● Exercise: Down to the final line, print the records below exactly and without pictures.
★ ★ ★ ★
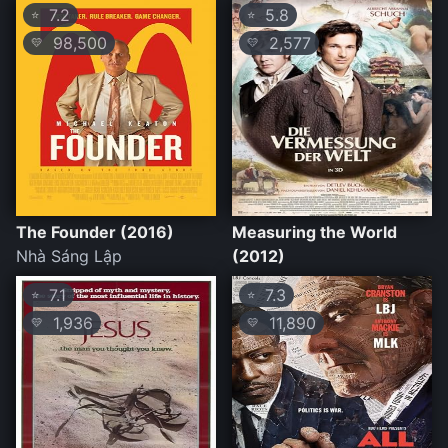
7.2
5.8
⭐
⭐
98,500
2,577
💛
💛
The Founder (2016)
Measuring the World
Nhà Sáng Lập
(2012)
7.1
7.3
⭐
⭐
1,936
11,890
💛
💛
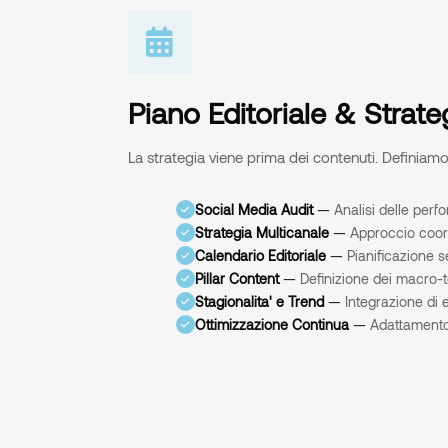
Piano Editoriale & Strate
La strategia viene prima dei contenuti. Definiamo
Social Media Audit
—
Analisi delle perf
Strategia Multicanale
—
Approccio coord
Calendario Editoriale
—
Pianificazione s
Pillar Content
—
Definizione dei macro-
Stagionalita' e Trend
—
Integrazione di 
Ottimizzazione Continua
—
Adattamento 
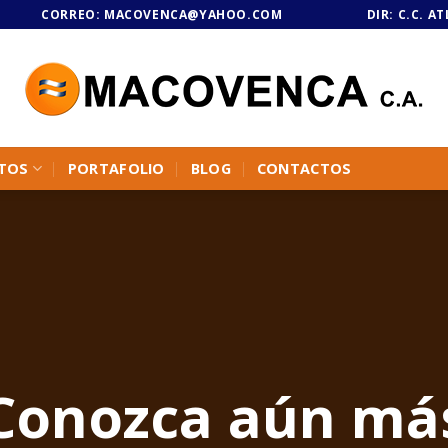
CORREO:
MACOVENCA@YAHOO.COM
DIR: C.C. A
TOS
PORTAFOLIO
BLOG
CONTACTOS
Conozca aún má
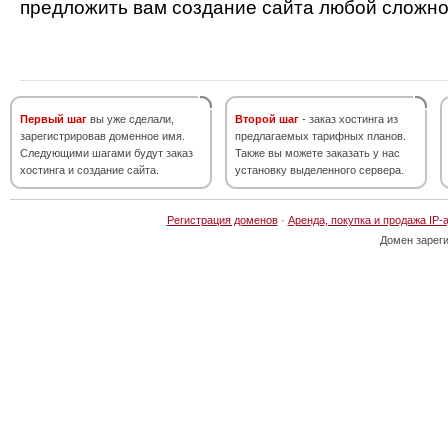
предложить вам создание сайта любой сложно
Первый шаг
вы уже сделали,
Второй шаг
- заказ хостинга из
зарегистрировав доменное имя.
предлагаемых тарифных планов.
Следующими шагами будут заказ
Также вы можете заказать у нас
хостинга и создание сайта.
установку выделенного сервера.
Регистрация доменов
·
Аренда, покупка и продажа IP-
Домен зарег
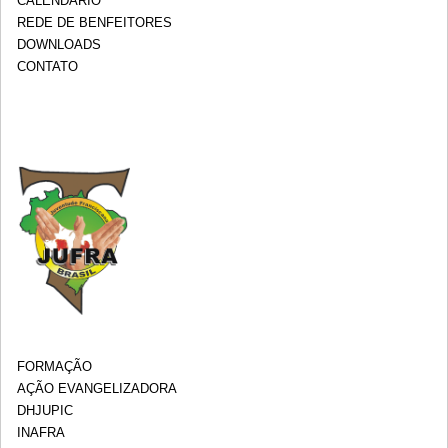
CALENDÁRIO
REDE DE BENFEITORES
DOWNLOADS
CONTATO
FORMAÇÃO
AÇÃO EVANGELIZADORA
DHJUPIC
INAFRA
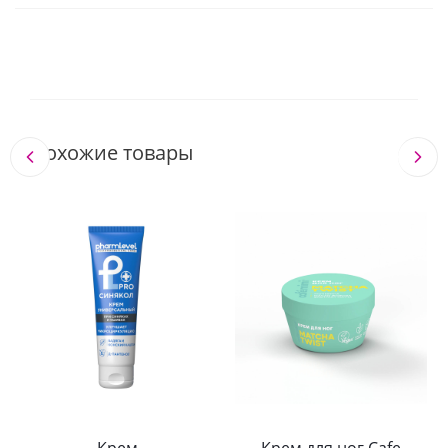
Похожие товары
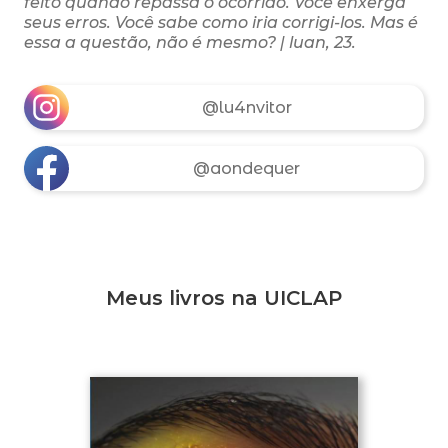
feito quando repassa o ocorrido. Você enxerga
seus erros. Você sabe como iria corrigi-los. Mas é
essa a questão, não é mesmo? | luan, 23.
@lu4nvitor
@aondequer
Meus livros na UICLAP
★ ★ ★ ★
● Task output:
7.2
5.8
⭐
⭐
98,500
2,577
💛
💛
The Founder (2016)
Measuring the World
Nhà Sáng Lập
(2012)
7.1
7.3
⭐
⭐
1,936
11,890
💛
💛
Piano Editoriale & Strate
La strategia viene prima dei contenuti. Definiamo
Social Media Audit
—
Analisi delle perf
Strategia Multicanale
—
Approccio coord
Calendario Editoriale
—
Pianificazione s
Pillar Content
—
Definizione dei macro-
Stagionalita' e Trend
—
Integrazione di 
Ottimizzazione Continua
—
Adattamento 
CORREO:
MACOVENCA@YAHOO.COM
DIR: C.C. A
TOS
PORTAFOLIO
BLOG
CONTACTOS
Conozca aún má
предложить вам создание сайта любой сложно
Первый шаг
вы уже сделали,
Второй шаг
- заказ хостинга из
зарегистрировав доменное имя.
предлагаемых тарифных планов.
Следующими шагами будут заказ
Также вы можете заказать у нас
хостинга и создание сайта.
установку выделенного сервера.
Регистрация доменов
·
Аренда, покупка и продажа IP-
Домен зарег
CALENDÁRIO
REDE DE BENFEITORES
DOWNLOADS
CONTATO
FORMAÇÃO
AÇÃO EVANGELIZADORA
DHJUPIC
INAFRA
Похожие товары
feito quando repassa o ocorrido. Você enxerga
seus erros. Você sabe como iria corrigi-los. Mas é
essa a questão, não é mesmo? | luan, 23.
@lu4nvitor
@aondequer
Meus livros na UICLAP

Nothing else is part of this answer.